リョウベエのいる病室には、十台ほどのロボットが台の上で横たわっていた。
三人に気づいて、リョウベエが起き上がる。
「リョウベエ、元気になってよかったな。今から退院するんだぞ」
パパさんが声をかけた。
「迷惑ヲカケテ、スミマセン」
「リョウベエが気にすることないのよ。悪いのはジュンなんだから」
ママさんはリョウベエの手を取った。
「そうだよ。
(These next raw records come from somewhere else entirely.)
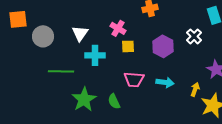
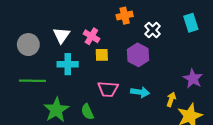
white triangle: (80, 33) -> (61, 35), moved
gray circle: (43, 36) -> (28, 45), moved
white cross: (194, 36) -> (153, 30), moved

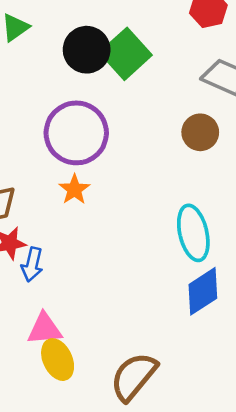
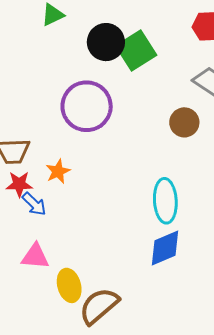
orange star: (74, 189) -> (58, 171), moved
blue arrow: (32, 264) -> (34, 204), turned -68
yellow ellipse: (58, 360) -> (69, 285), moved

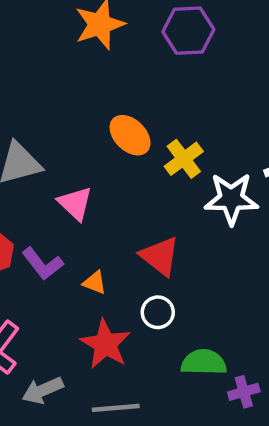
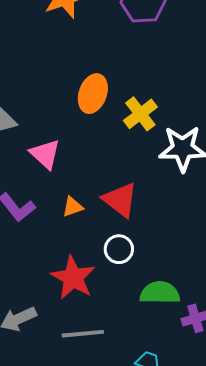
orange ellipse: (130, 135) -> (93, 94), turned 66
orange triangle: (95, 283) -> (73, 207), moved, turned -40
オレがケガさえしなけりゃ、リョウベエは走らなくてよかったんだからな」
「トチュウカラ、ナニモ覚エテイナインダ」
「走って、ムリしたんだよ。それでリョウベエ、こわれちゃったんだ」
「ボク、ナン等ダッタ?」
「ビリに決まってるじゃないか」
「ソウナンダ」
こわれたあとの記憶がないのか、リョウベエはくやしそうな顔をした。
退院のしたくをしていると、診察室にパパさんだけが呼びこまれた。
「一週間もかかったのは、なかなか交換部品がそろわなくて。リョウベエくんは型が古いんで、今は部品が製造されてないんですよ」
先生がカルテを見ながら言う。
「もとのように働けますか?」
「それはなんとか。ですが、こんど故障したらダメでしょうな」
「ダメと言いますと?」
「もっとも大事なところがかなり悪くなっていましてね。そこが故障したら、今回のように部品の交換だけではすまないんです」
「そんなに悪くなっていたとは……」
「定期検査に合格していた、そのことが不思議なくらいなんです」
「じつはもうすぐ、その検査の日が来るんです。リョウベエは合格できますか?」
「ええ、それはなんとか。でもしばらく、休養させることが必要でしょうね」
「もちろんそうします」
パパさんはショックを受けた。リョウベエはおもいのほか悪かったのだ。
それだけではない。
一年に一回、ロボットにはかならず定期検査がやってくる。
不合格になったロボットは家につれて帰ることができない。それどころかロボットとしての役目を終えることになる。